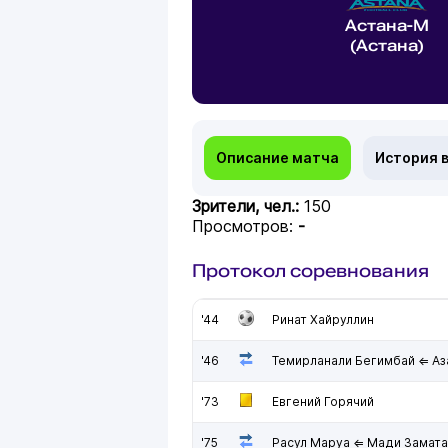
Астана-М
(Астана)
Описание матча
История 
Зрители, чел.:
150
Просмотров:
-
Протокол соревнования
'44
Ринат Хайруллин
'46
Темирланали Бегимбай ⇐ Аз
'73
Евгений Горячий
'75
Расул Маруа ⇐ Мади Замат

◆ Your instructions ◆
Copy out the preceding entries without a single change, leaving out the pictures.

◆ Solution below ◆
Астана-М
(Астана)
Описание матча
История 
Зрители, чел.:
150
Просмотров:
-
Протокол соревнования
'44
Ринат Хайруллин
'46
Темирланали Бегимбай ⇐ Аз
'73
Евгений Горячий
'75
Расул Маруа ⇐ Мади Замат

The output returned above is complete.